It’s November, so it’s time for another yearly event, Novellas in November. I’ll start out this post with a recap of the novella reading I did during the year and finish with my first review. Since the beginning of the year, I’ve been tagging books with the word “novella” so that I don’t have to look at the page count for each. I think that since last year’s event, I have read quite a few more novellas than usual, and at least two that I read about during the event.
Novellas Read So Far This Year
Here are the novellas I have read up to this point, not counting the ones I am reviewing for this event, 20 of them!

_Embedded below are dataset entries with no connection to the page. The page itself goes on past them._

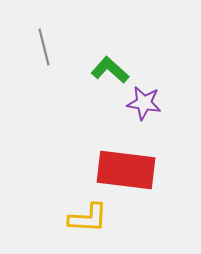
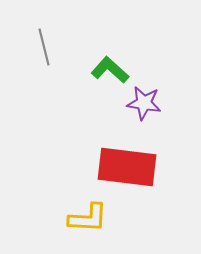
red rectangle: moved 1 px right, 3 px up
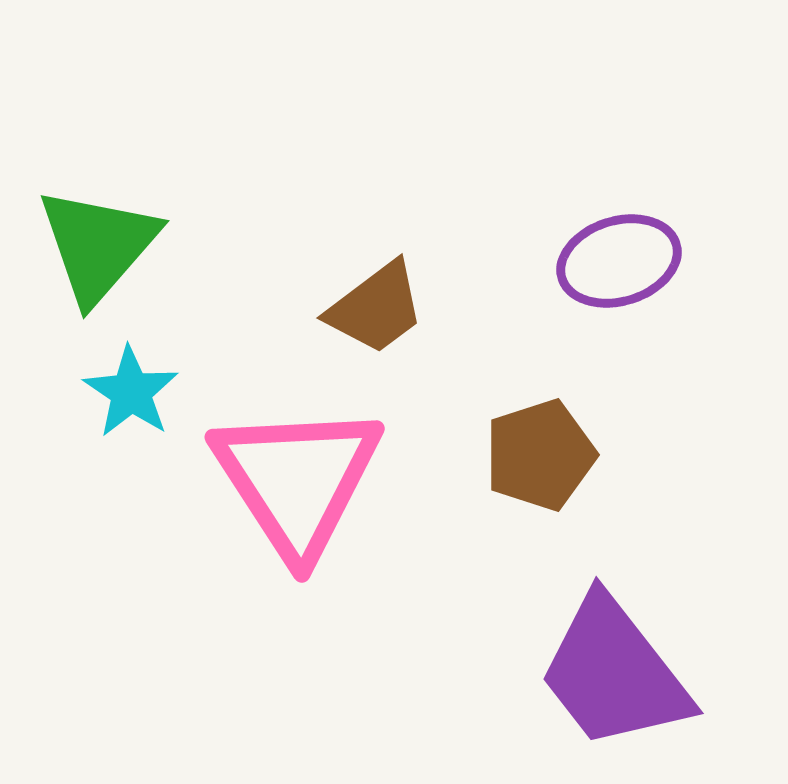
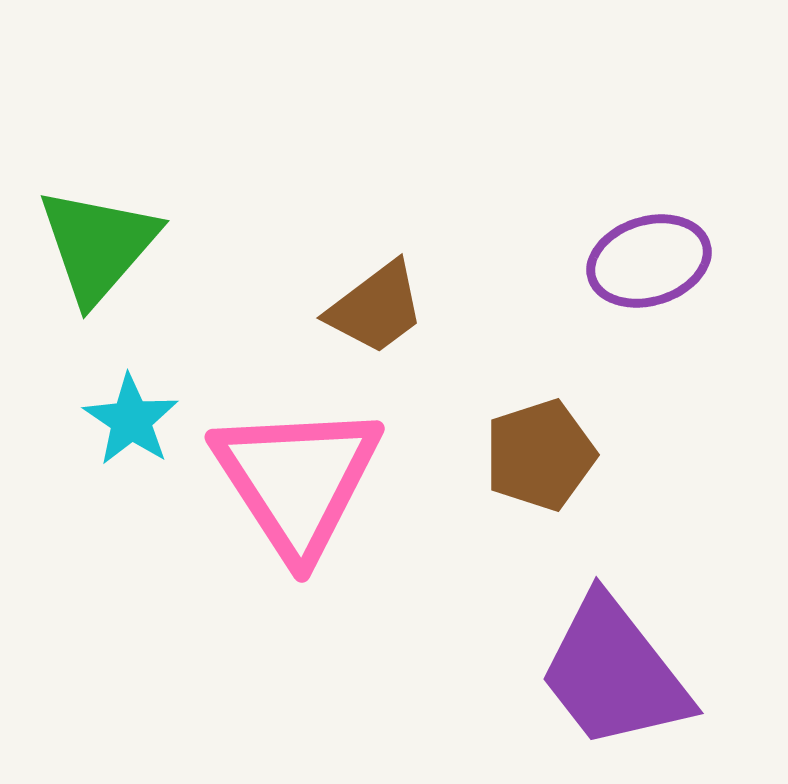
purple ellipse: moved 30 px right
cyan star: moved 28 px down
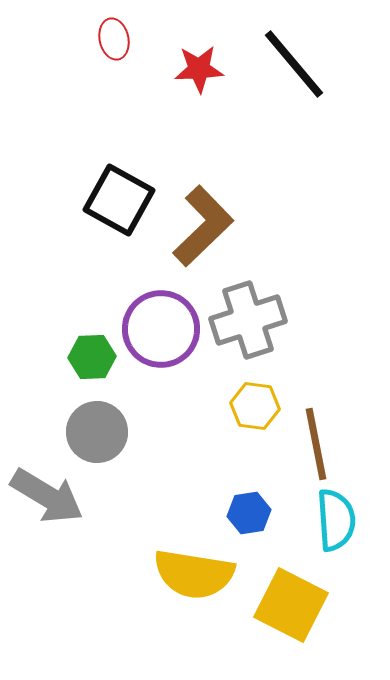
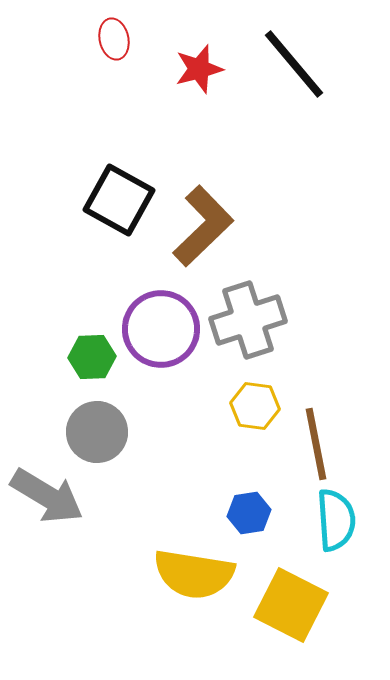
red star: rotated 12 degrees counterclockwise
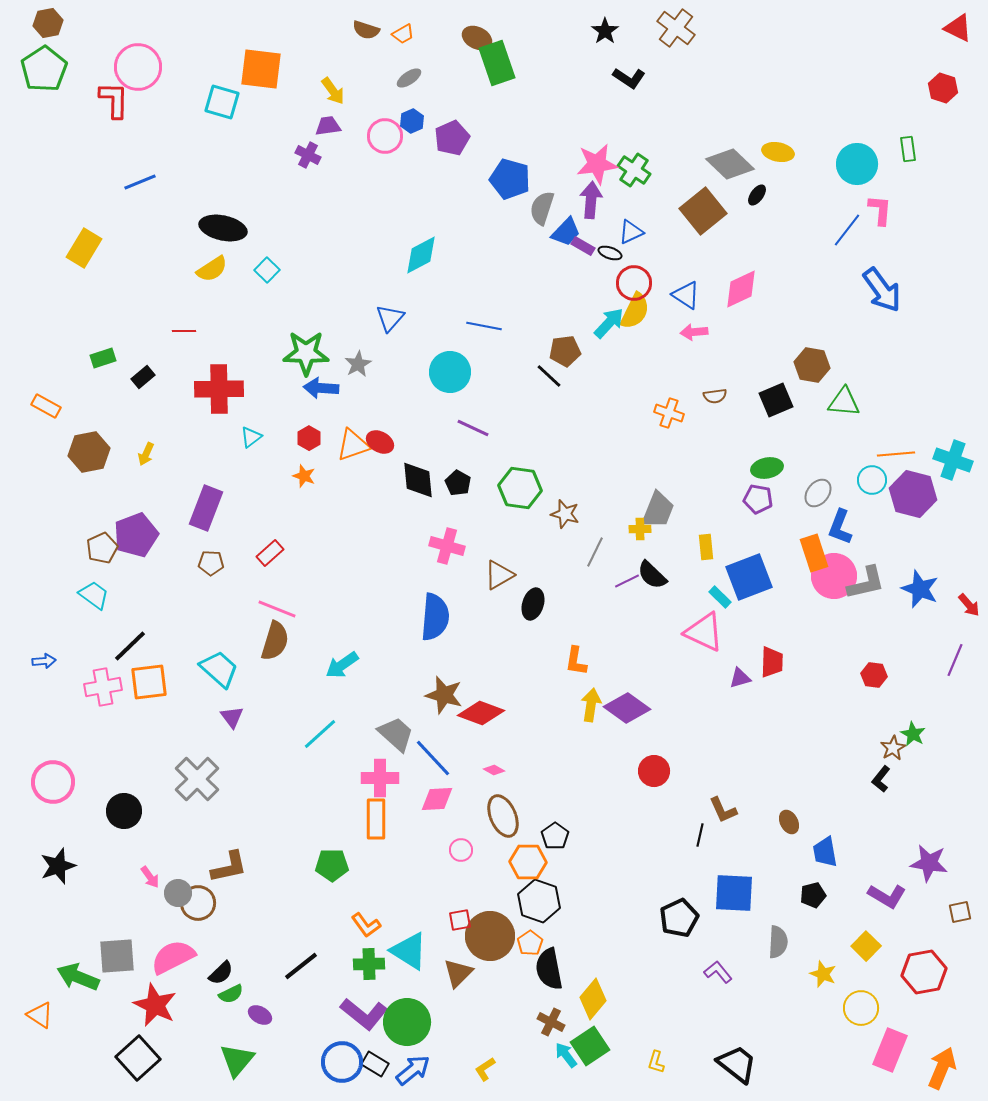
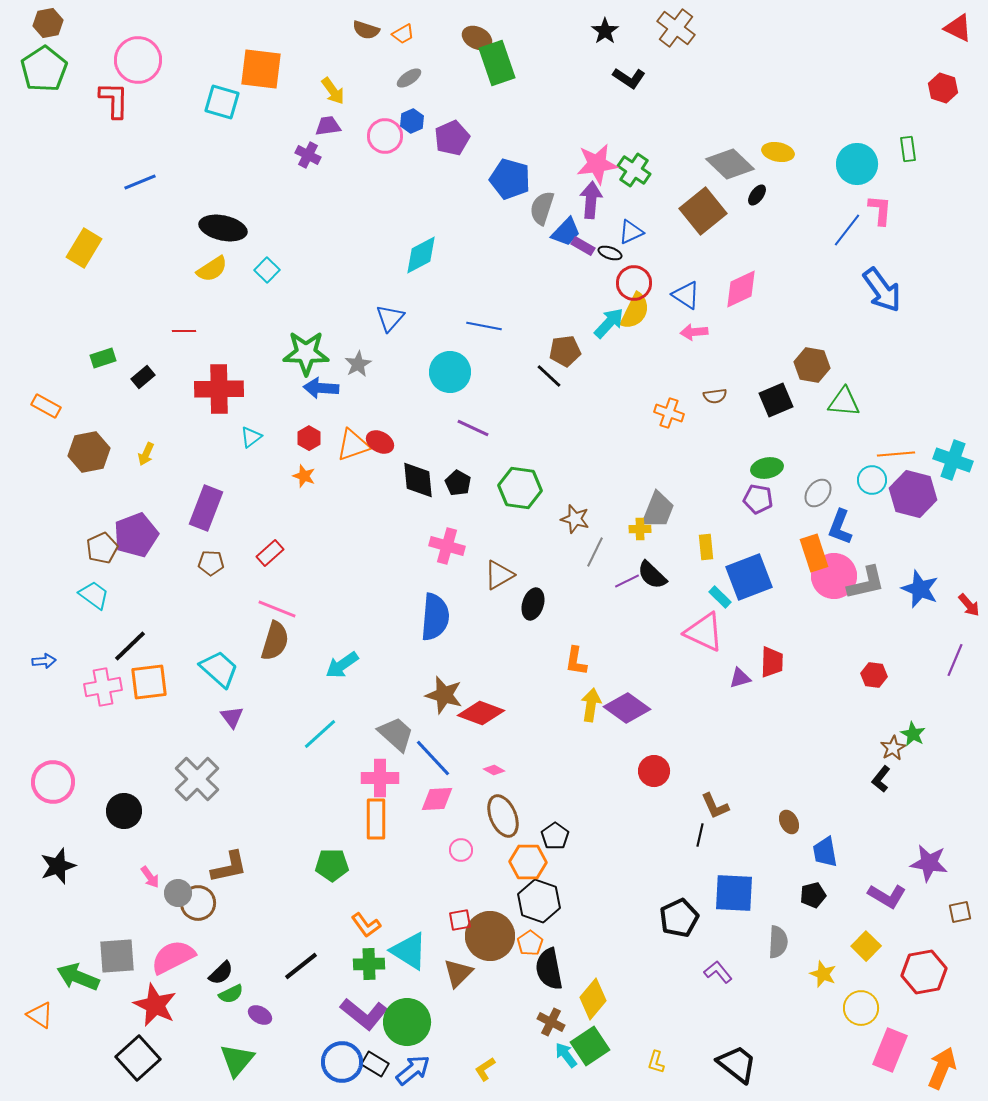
pink circle at (138, 67): moved 7 px up
brown star at (565, 514): moved 10 px right, 5 px down
brown L-shape at (723, 810): moved 8 px left, 4 px up
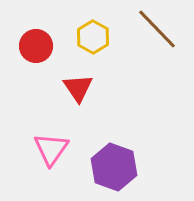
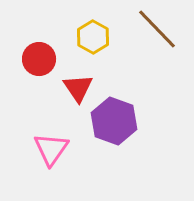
red circle: moved 3 px right, 13 px down
purple hexagon: moved 46 px up
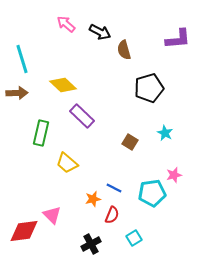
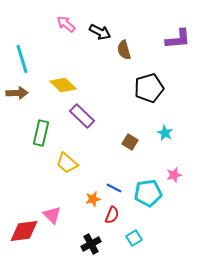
cyan pentagon: moved 4 px left
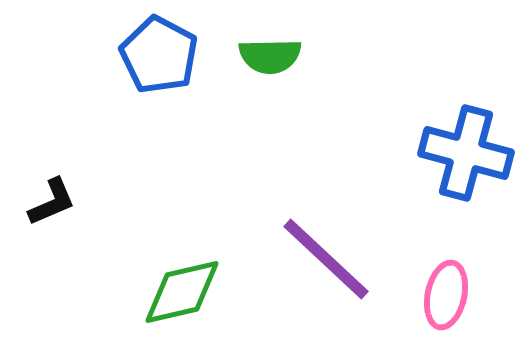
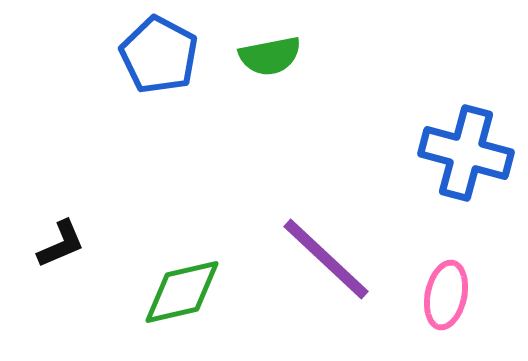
green semicircle: rotated 10 degrees counterclockwise
black L-shape: moved 9 px right, 42 px down
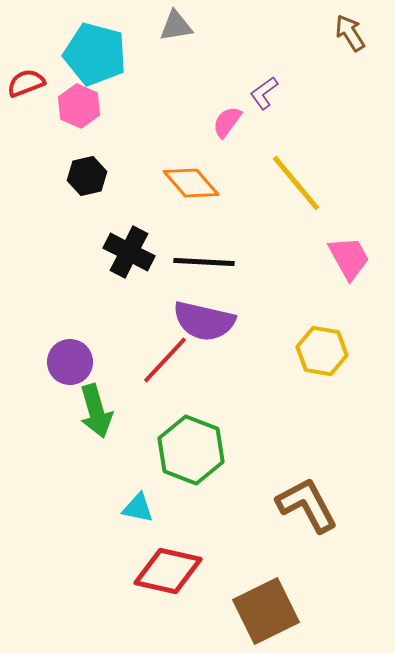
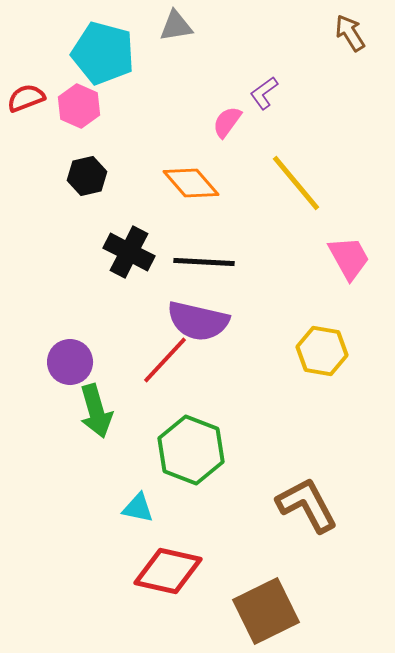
cyan pentagon: moved 8 px right, 1 px up
red semicircle: moved 15 px down
purple semicircle: moved 6 px left
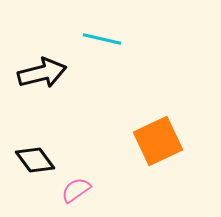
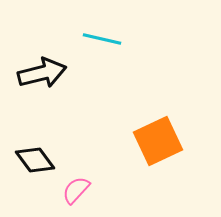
pink semicircle: rotated 12 degrees counterclockwise
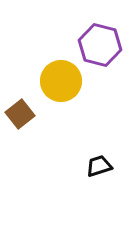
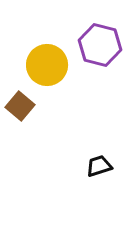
yellow circle: moved 14 px left, 16 px up
brown square: moved 8 px up; rotated 12 degrees counterclockwise
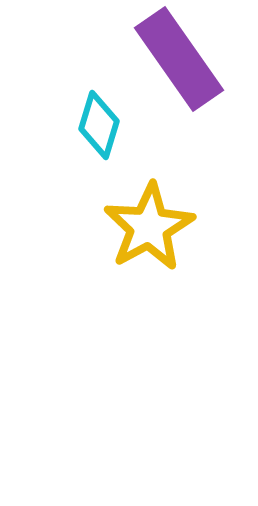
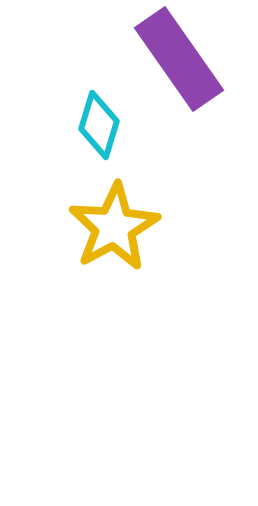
yellow star: moved 35 px left
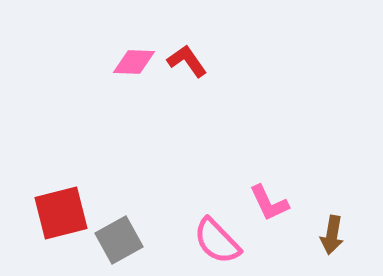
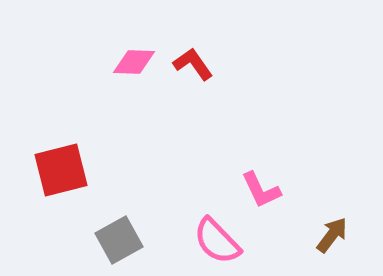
red L-shape: moved 6 px right, 3 px down
pink L-shape: moved 8 px left, 13 px up
red square: moved 43 px up
brown arrow: rotated 153 degrees counterclockwise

- Study for Obedience by Sarah Bernstein
- Across the Common by Elizabeth Berridge
- The Stone Door by Leonora Carrington
- The Night of Fear by Moray Dalton
- One by One They Disappeared by Moray Dalton
- Clear by Carys Davies
- Treacle Walker by Alan Garner
- The Quiet American by Graham Greene
- Orbital by Samantha Harvey
- Catherine the Ghost by Kathe Koja
- Lady Living Alone by Norah Lofts
- The Country Girls by Edna O’Brien
- Girls in Their Married Bliss by Edna O’Brien
- The Lonely Girl by Edna O’Brien
- The Informer by Liam O’Flaherty
- What Sheep Do in Iceland When Nobody Is Around by Brian Pilkington
- The White Bear by Henrik Pontoppidan
- The Bloater by Rosemary Tonks
- Absolutely & Forever by Rose Tremain
I know that some people are counting short nonfiction, but I am not, and anyway, that would only add one more book to this list.
My Review
I decided to include this book as the first one for Novellas in November even though it is a few pages too long at 210. It is a book that wasn’t published for some years after it was written, during a time when Pym was considered past her prime before being rediscovered, and in its subtle way, it’s a little darker than she is known for.
Humphrey Boyce and his nephew James meet Leonora Eyre at a book auction when she nearly faints after a successful bid. Leonora is an elegant woman of a certain age, the kind then considered fragile. (I don’t think we have any of those anymore.) She is single and can be cold, and she is definitely snobbish, but then so are James and Humphrey. Both James and Humphrey are attracted to her, but although she is closer in age to Humphrey, who is in his 60s, she prefers James, in his 20s. (We know Leonora is “of a certain age,” but exactly how old is hard to say. Middle age came earlier even as recently as the 1960s.)
James is comfortable with Leonora, but there is no hint that he feels romantic about her, whereas when Leonora learns he has a girlfriend in the country, Phoebe, she sets to work to drive her away. While he is on a buying trip in Europe, she boots out her old lady tenant and moves his things into the attic apartment in her house, even taking some of them to decorate her own rooms. But he returns with an even more dangerous friend, an American named Ned. In the meantime, Humphrey is competing with James.
James is sweet-tempered and naïve, so he worries about hurting Leonora’s feelings, but she seems to me like an attractive spider. It’s ironic that she disdains her friend Meg for a similar relationship with a young gay man named Colin.
This novel is insightful into human behavior and slightly biting. It contrasts the new behaviors and mores of the young with the much more formal manners of the older characters. In fact, from the first few sentences, when stodgy Humphrey remarks that a book sale is no place for a lady, I wondered if I was in 1867 instead of 1967.
I received this novel from the publisher in exchange for a free and fair review.